In June 2008 Shanafelt and his colleagues sent the survey via e-mail to some 25,000 members of the American College of Surgeons. A cover letter stated that the purpose of the survey was to better understand the factors that contribute to surgeons' career satisfaction. So that surgeons' responses would not be biased, nothing was said about the specific mission of the survey—to see whether there was any link between surgical errors and burnout or depression.

The survey asked each surgeon to provide demographic information, practice characteristics, whether he or she had made any major medical errors within the previous three months, and if so, why. The survey also included standardized tools to measure the surgeon's mental and physical quality of life and to determine whether he or she was experiencing burnout or depression.

Some 7,900 surgeons, about 32 percent of those receiving the survey, completed and returned it.

Nine percent of the participating surgeons reported having made a major medical error within the previous three months. General surgeons were most likely to report such errors, while ear surgeons, plastic surgeons, and obstetric/gynecologic surgeons were least likely to do so.

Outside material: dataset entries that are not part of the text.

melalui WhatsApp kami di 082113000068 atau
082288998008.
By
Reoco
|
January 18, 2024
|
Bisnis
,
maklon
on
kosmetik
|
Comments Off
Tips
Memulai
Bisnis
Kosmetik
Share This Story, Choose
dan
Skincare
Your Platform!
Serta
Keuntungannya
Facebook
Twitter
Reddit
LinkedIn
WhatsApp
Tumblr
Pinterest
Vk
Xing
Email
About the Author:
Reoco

Shanafelt and his coworkers then looked to see whether the errors that these surgeons had made could be linked with the number of nights on call per week, the number of hours worked each week, or with burnout and depression, while taking some possibly confounding personal and professional factors into consideration.

Neither the frequency of overnight call nor the frequency of hours worked was linked with surgical errors. However, burnout and depression were.

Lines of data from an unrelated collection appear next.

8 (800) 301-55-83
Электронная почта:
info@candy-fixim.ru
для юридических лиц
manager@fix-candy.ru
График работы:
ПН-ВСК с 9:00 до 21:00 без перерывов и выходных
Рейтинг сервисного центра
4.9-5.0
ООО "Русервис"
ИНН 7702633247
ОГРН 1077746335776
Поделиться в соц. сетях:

Reporting a surgical error during the prior three months had a large, statistically significant adverse relationship with mental quality of life; all three domains of burnout (emotional exhaustion, depersonalization, and personal accomplishment); and symptoms of depression. Each one-point increase in depersonalization was associated with an 11 percent increase in the likelihood of reporting having made an error, while each one-point increase in emotional exhaustion was associated with a 5 percent increase in such likelihood.

Thus, “major medical errors reported by surgeons are strongly related to a surgeon's degree of burnout and their mental quality of life,” Shanafelt and his group concluded.

The question, then, is why? Since the survey was of a cross-sectional nature, it did not reveal whether surgeons' burnout and depression contributed to their errors or vice versa. However, previous research that he and his colleagues conducted suggests that it works both ways, Shanafelt told Psychiatric News.

But either way, “studies are needed to determine how to reduce surgeon distress and how to support surgeons when medical errors occur,” he and his group pointed out.

In fact, their survey may provide some answers to these two questions, Shanafelt said, since it also explored both use of and barriers to accessing mental health resources by surgeons and how decisions to use those services relate to burnout, depression, and suicidal ideation. Results from this analysis are in press with the Archives of Surgery.